Uraian diatas menggambarkan bahwa pendelegasian kewenangan kepada kecamatan akan membawa manfaat tidak saja kepada kecamatan yang menerima limpahan, namun juga kepada Kabupaten/Kota yang bersangkutan. Disamping itu, kebijakan untuk melimpahkan kewenangan kepada unit organisasi yang lebih rendah ini juga memiliki manfaat pada 3 (tiga) bidang, yakni:

·        Politik: menciptakan pemerintah yang demokratis (egalitarian governance) serta untuk mendorong perwujudann good governance and good society.
·        Sosial ekonomi: mengurangi kesenjangan antar wilayah (regional disparity) atau ketimpangan (inequity), memacu pertumbuhan pembangunan (economic growth), mendorong prakarsa dan partisipasi publik, dan sebagainya.
·        Administratif: mendorong efisiensi dan efektivitas penyelenggaraann pemerintahan, mempercepat pelayanan publik, dan mmemeprkuat kinerja pemerintahan secara umum.


Pendekatan dan Pola Pendelegasian Kewenangan

Penetapan suatu kewenangan, pada dasarnya dapat dilakukan melalui 2 (dua) pendekatan, yakni pendekatan yuridis atau top down, dan pendekatan sosiologis atau bottom up.

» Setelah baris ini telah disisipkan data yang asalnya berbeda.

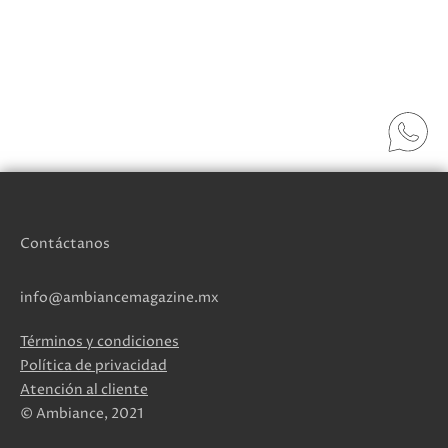
Contáctanos
info@ambiancemagazine.mx
Términos y condiciones
Política de privacidad
Atención al cliente
© Ambiance, 2021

Menurut pendekatan yuridis, kewajiban melimpahkan kewenangan beserta rincian kewenangan ditentukan secara limitatif melalui peraturan perundang-undangan tertentu. Dalam hal ini, produk-produk hukum yang mengatur mengenai pelimpahan kewenangan kepada Kecamatan adalah sebagai berikut:

                      a.      Pasal 66 ayat (4) UU Nomor 22 Tahun 1999 yang berbunyi: “Camat menerima pelimpahan sebagian kewenangan pemerintahan dari Bupati/Walikota”.
                      b.      Lampiran Kepmendagri 158/2004 yang mengatur bahwa kewenangan pemerintahan yang dapat dilimpahkan oleh Bupati/Walikota kepada Camat meliputi 5 Bidang dengan 43 rincian kewenangan, yakni:
·        Pemerintahan (17 rincian)
·        Ekonomi dan Pembangunan (8 rincian)
·        Pendidikan dan Kesehatan (8 rincian)
·        Sosial dan Kesejahteraan Rakyat (6 rincian)
·        Pertanahan (4 rincian)
                       c.      Keputusan Bupati / Walikota suatu daerah otonom tentang “Pelimpahan sebagian kewenangan pemerintahan kepada Camat”. Contoh:
·        Wali Kota Bandung, melalui Keputusan No. 1342 tahun 2001 telah melimpahkan 19 bidang kewenangan yang dijabarkan menjadi 96 rincian kewenangan.
·        Bupati Bandung, melalui Keputusan No. 8/2004 telah melimpahkan 614 rincian kewenangan.
·        Walikota Depok, melalui Raperda Pelimpahan Kewenangan 2003, akan melimpahkan 23 Bidang dengan 160 rincian kewenangan.

Pada sisi lain, kewenangan dapat juga berasal dari aspiirasi masyarakat tingkat grassroot atas dasar kemampuan riil dan kebutuhan obyektif mereka. Jika model ini diterapkan, maka yang ada sesungguhnya bukanlah “pelimpahan atau penyerahan wewenanag”, melainkan “pengakuan kewenangan”. Kondisi ini serupa dengan model otonomi yang dianut UU Nomor 22 Tahun 1999, dimana pemerintah Pusat melakukan pengakuan terhadap kewenangan Kabupaten/Kota (Kepmendagri No. 130-67 Tahun 2002). Memang Kecamatan hanyalah merupakan perangkat daerah dan bukan unit kewilayahan yang otonom. Namun demi alasan efektivitas dan efisiensi penyelenggaraan pemerintahan, pendekatan sosiologis (bottom-up) ini penting untuk dipertimbangkan.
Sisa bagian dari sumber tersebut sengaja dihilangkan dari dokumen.